Habitar el asombro - Sara Betancur

HABITAR EL ASOMBRO

La primera vez que intenté huir de mis preguntas tenía 18 años y todavía estaba en la universidad. Me acuerdo que alguien, -tal vez Efraín-, me dijo: “el problema con las preguntas es que viajan con uno”. No le creí, aunque tenía toda la razón del mundo y estaba a punto de comprobarlo.

La última vez fue diez años después.

En abril de este año decidí irme para Londrés. Excusé el viaje con un montón de argumentos racionales. Pero, de fondo, sabía muy bien que se trataba de otra huida.

Me gusta creer que la idea de embarcarme en ese viaje llegó a mí después de esa noche en la casa de Paloma.

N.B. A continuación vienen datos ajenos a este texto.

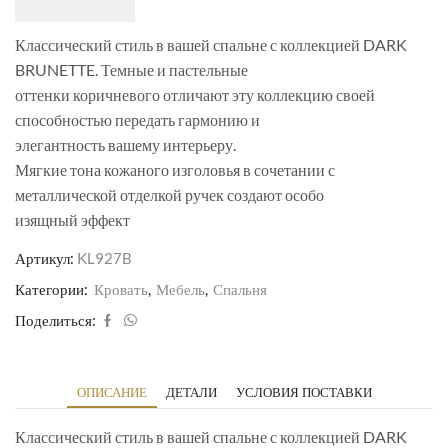
Классический стиль в вашей спальне с коллекцией DARK
BRUNETTE. Темные и пастельные
оттенки коричневого отличают эту коллекцию своей
способностью передать гармонию и
элегантность вашему интерьеру.
Мягкие тона кожаного изголовья в сочетании с
металлической отделкой ручек создают особо
изящный эффект
Артикул:
KL927B
Категории:
Кровать
,
Мебель
,
Спальня
Поделиться:
ОПИСАНИЕ
ДЕТАЛИ
УСЛОВИЯ ПОСТАВКИ
Классический стиль в вашей спальне с коллекцией DARK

Me acuerdo que estuvimos hablando, profundo, como siempre. Esa vez me contó que había vuelto a clases de pintura y me mostró el cuadrito a óleo que había creado. Era un paisaje que habíamos visto juntas en el desierto de Perú.

¡Qué impresión!, -le dije mientras acercaba el cuadro a mi ojo todo lo posible-, así de cerca parece no ser nada. Pero, de lejos, adquiere todo el sentido. Como la vida.

Ese comentario nos abrió la puerta a una conversación sobre la perspectiva y la necesidad de tomar distancia para lograr claridad.

Pero, la verdad, es que la idea del viaje pudo venir de cualquier otra de las trescientas cosas que me pasaron por esos días. El caso es que, fuera por lo que fuese, el veinticuatro de abril estaba montada en un avión camino al Reino Unido.

Londres siempre había sido la ciudad de mis sueños, (tal vez por Adele, tal vez por los galanes de película, tal vez porque tiene princesas de verdad). Y, por lo mismo, me asustaba un montón conocerla. Tenía muy fresco el recuerdo del día que conocí París y me di cuenta de que la Torre Eiffel estaba hecha de acero y no de magia.

Conocer algo, -lo que sea-, sobre lo que se ha construido tanta expectativa es siempre un desafío tremendo. El asunto, por supuesto, no tiene la culpa de que uno lo haya llenado de todos los referentes posibles. Sin embargo, no se salva de cargar todo el peso. Y, por lo mismo, -casi siempre-, resuelta aplastado bajo montañas de decepción.

No voy a decir que Londrés me decepcionó, porque sería mentir. Pero, sí voy a decir que lo que más disfruté no fue nada de lo que tenía en mi lista de imperdibles.

El día que me encontré conmigo misma en ese viaje sucedió más o menos así:

Nos levantamos temprano, como toda la semana. Llegamos en metro hasta un punto y luego caminamos hacía un edificio grande e imponente que rezaba, en el letrero de luces de la fachada: LIGHTBOX

Lightbox era una invitación inmersiva a la trayectoria del artista David Hockney. Apenas entrabas en el cubo de inmensas pantallas, su trabajo, su vida y todas las historias que tenían raíces ahí te abrazaban en 360 grados.

Al principio fui timida. Me senté en una de las bancas de las esquinas. Pero, después, movida por algo que solo puedo describir como ilusión infantil, terminé en el centro de la sala, tirada en el suelo, derramando lágrimas de asombro.

No conocía a David Hockney, su arte no es mi estilo. Pero, la forma en la que contaba su historia, las palabras que elegía para narrar cada cosa que lo había perforado por dentro, retumbaron en mí como los ecos de un tambor hecho a la medida.

No sé si logré responder alguna de las preguntas que, inevitablemente, viajaron conmigo a Londrés. Pero, sí sé que esa experiencia me regaló el entendimiento de que la brújula de la vida está hecha de asombro.

Supe, ese día, que solo habitando el asombro podemos escuchar lo que el corazón trata de decirnos pero no alcanzamos a entender.

De ese viaje, -y especialmente de esa experiencia-, me traje la certeza de que lo único que va a ayudarnos a responder los interrogantes que no tienen huida es centrar la atención en lo que nos conmueve.

Hoy sé que solo conectándonos con lo que nos conecta lograremos entender para qué estamos aquí.